# DIRECTIONS:
Where a line of the data below has the string "white", copy that line.

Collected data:
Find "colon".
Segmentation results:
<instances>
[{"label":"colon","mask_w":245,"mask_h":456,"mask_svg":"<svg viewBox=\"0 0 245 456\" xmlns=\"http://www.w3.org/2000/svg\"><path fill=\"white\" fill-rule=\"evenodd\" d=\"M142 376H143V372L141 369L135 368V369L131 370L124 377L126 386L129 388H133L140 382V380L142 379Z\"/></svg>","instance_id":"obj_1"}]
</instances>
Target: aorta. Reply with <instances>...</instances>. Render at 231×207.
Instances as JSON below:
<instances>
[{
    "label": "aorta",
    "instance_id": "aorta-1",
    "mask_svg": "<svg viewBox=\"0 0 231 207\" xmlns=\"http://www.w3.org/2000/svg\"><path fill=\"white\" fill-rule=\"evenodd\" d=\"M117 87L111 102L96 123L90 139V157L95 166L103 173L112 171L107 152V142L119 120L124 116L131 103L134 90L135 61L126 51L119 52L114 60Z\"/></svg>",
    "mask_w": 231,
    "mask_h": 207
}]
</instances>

# SOLUTION TO THIS TASK:
[{"label":"colon","mask_w":245,"mask_h":456,"mask_svg":"<svg viewBox=\"0 0 245 456\" xmlns=\"http://www.w3.org/2000/svg\"><path fill=\"white\" fill-rule=\"evenodd\" d=\"M142 376H143V372L141 369L135 368V369L131 370L124 377L126 386L129 388H133L140 382V380L142 379Z\"/></svg>","instance_id":"obj_1"}]
    "mask_svg": "<svg viewBox=\"0 0 231 207\" xmlns=\"http://www.w3.org/2000/svg\"><path fill=\"white\" fill-rule=\"evenodd\" d=\"M117 87L111 102L96 123L90 139V157L95 166L103 173L112 171L107 152V142L119 120L124 116L131 103L134 90L135 61L126 51L119 52L114 60Z\"/></svg>",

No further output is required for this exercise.